Exercise objective: In the entries below, copy only the lines from the one that contains "que ele vem um dia de cada vez." through the last line, exactly, and omit any pictures.

Data for the task:
══════
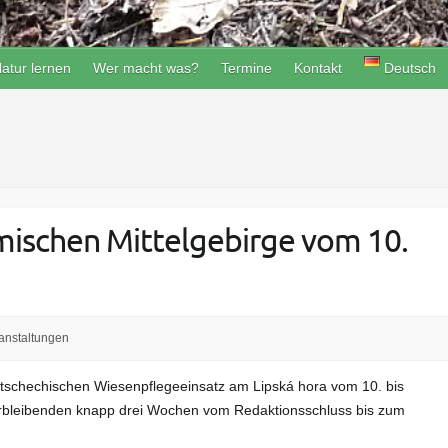
atur lernen
Wer macht was?
Termine
Kontakt
Deutsch
mischen Mittelgebirge vom 10.
anstaltungen
-tschechischen Wiesenpflegeeinsatz am Lipská hora vom 10. bis
rbleibenden knapp drei Wochen vom Redaktions­schluss bis zum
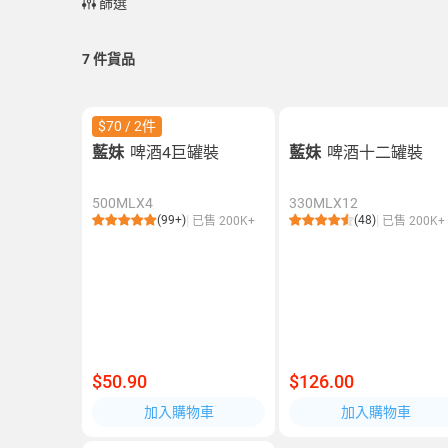
篩選
7
件貨品
$70 / 2件
藍妹
啤酒4巨罐裝
藍妹
啤酒十二罐裝
500MLX4
330MLX12
(99+)
(48)
已售 200K+
已售 200K+
$50.90
$126.00
加入購物車
加入購物車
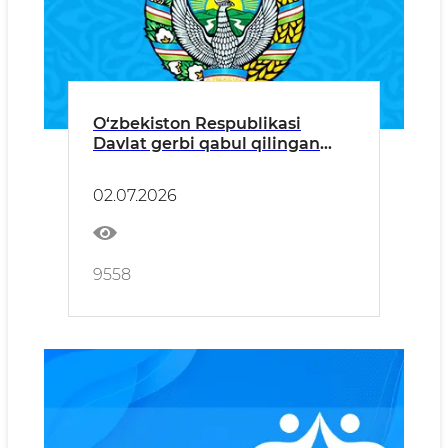
O‘zbekiston Respublikasi
Davlat gerbi qabul qilingan
kun
02.07.2026
9558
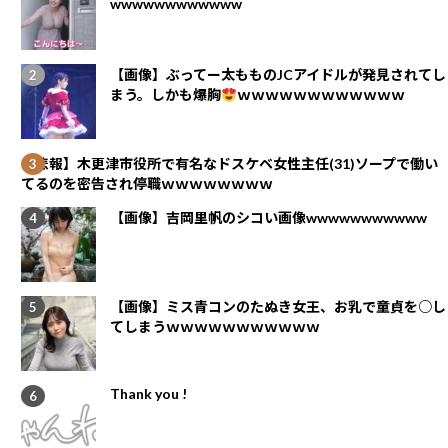
wwwwwwwwwwww
【画像】ぶってー太もものJCアイドルが発見されてし
まう。しかも爆胸
ｗｗｗｗｗｗｗｗｗｗｗｗ
【悲報】木更津市役所で有名なドスケベ女性主任(31)ソープで働い
てるのを密告され停職ｗｗｗｗｗｗｗｗ
【画像】吉岡里帆のシコい画像wwwwwwwwwww
【画像】ミス青コンのたぬき女王、お乳で童貞を○し
てしまうｗｗｗｗｗｗｗｗｗｗｗ
Thank you !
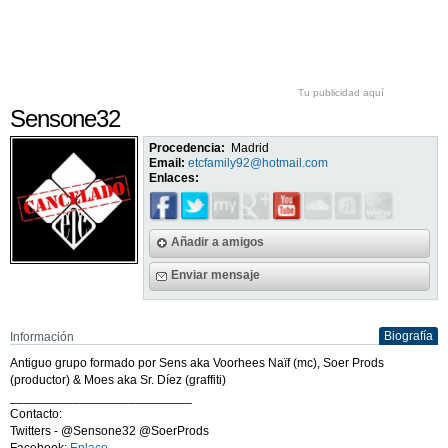
Tu publicidad aquí
Sensone32
Procedencia:
Madrid
Email:
etcfamily92@hotmail.com
Enlaces:
Añadir a amigos
Enviar mensaje
Biografía
Información
Antiguo grupo formado por Sens aka Voorhees Naïf (mc), Soer Prods
(productor) & Moes aka Sr. Díez (graffiti)
__________________________
Contacto:
Twitters - @Sensone32 @SoerProds
Facebook:
Enlace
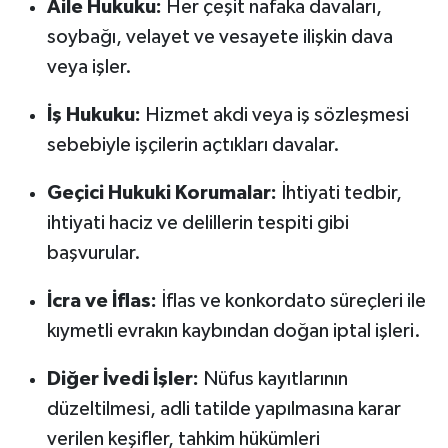
Aile Hukuku:
Her çeşit nafaka davaları,
Susurluk
soybağı, velayet ve vesayete ilişkin dava
veya işler.
TARİHTE BUGÜN
İş Hukuku:
Hizmet akdi veya iş sözleşmesi
TEKNOLOJİ
sebebiyle işçilerin açtıkları davalar.
Trend
Geçici Hukuki Korumalar:
İhtiyati tedbir,
TÜRKİYE
ihtiyati haciz ve delillerin tespiti gibi
başvurular.
VİZYONDAKİLER
İcra ve İflas:
İflas ve konkordato süreçleri ile
YAŞAM
kıymetli evrakın kaybından doğan iptal işleri.
Diğer İvedi İşler:
Nüfus kayıtlarının
düzeltilmesi, adli tatilde yapılmasına karar
verilen keşifler, tahkim hükümleri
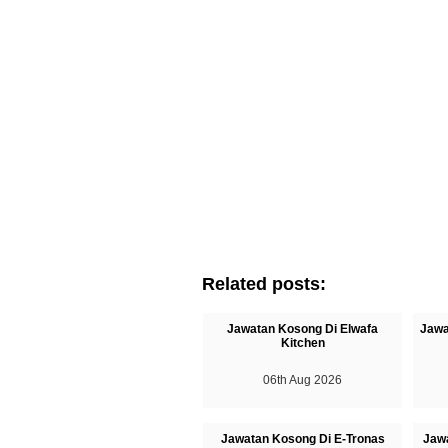
Related posts:
Jawatan Kosong Di Elwafa
Jawa
Kitchen
06th Aug 2026
Jawatan Kosong Di E-Tronas
Jaw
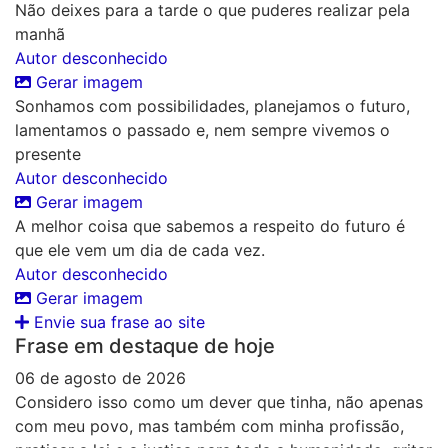
Não deixes para a tarde o que puderes realizar pela
manhã
Autor desconhecido
Gerar imagem
Sonhamos com possibilidades, planejamos o futuro,
lamentamos o passado e, nem sempre vivemos o
presente
Autor desconhecido
Gerar imagem
A melhor coisa que sabemos a respeito do futuro é
que ele vem um dia de cada vez.
Autor desconhecido
Gerar imagem
Envie sua frase ao site
Frase em destaque de hoje
06 de agosto de 2026
Considero isso como um dever que tinha, não apenas
com meu povo, mas também com minha profissão,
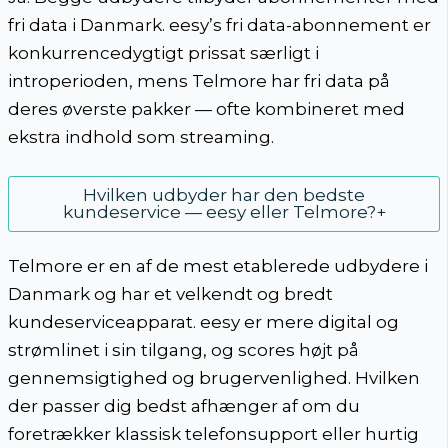
fri data i Danmark. eesy’s fri data-abonnement er
konkurrencedygtigt prissat særligt i
introperioden, mens Telmore har fri data på
deres øverste pakker — ofte kombineret med
ekstra indhold som streaming.
Hvilken udbyder har den bedste
kundeservice — eesy eller Telmore?
+
Telmore er en af de mest etablerede udbydere i
Danmark og har et velkendt og bredt
kundeserviceapparat. eesy er mere digital og
strømlinet i sin tilgang, og scores højt på
gennemsigtighed og brugervenlighed. Hvilken
der passer dig bedst afhænger af om du
foretrækker klassisk telefonsupport eller hurtig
══════
Reply to the exercise:
que ele vem um dia de cada vez.
Autor desconhecido
Gerar imagem
Envie sua frase ao site
Frase em destaque de hoje
06 de agosto de 2026
Considero isso como um dever que tinha, não apenas
com meu povo, mas também com minha profissão,
fri data i Danmark. eesy’s fri data-abonnement er
konkurrencedygtigt prissat særligt i
introperioden, mens Telmore har fri data på
deres øverste pakker — ofte kombineret med
ekstra indhold som streaming.
Hvilken udbyder har den bedste
kundeservice — eesy eller Telmore?
+
Telmore er en af de mest etablerede udbydere i
Danmark og har et velkendt og bredt
kundeserviceapparat. eesy er mere digital og
strømlinet i sin tilgang, og scores højt på
gennemsigtighed og brugervenlighed. Hvilken
der passer dig bedst afhænger af om du
foretrækker klassisk telefonsupport eller hurtig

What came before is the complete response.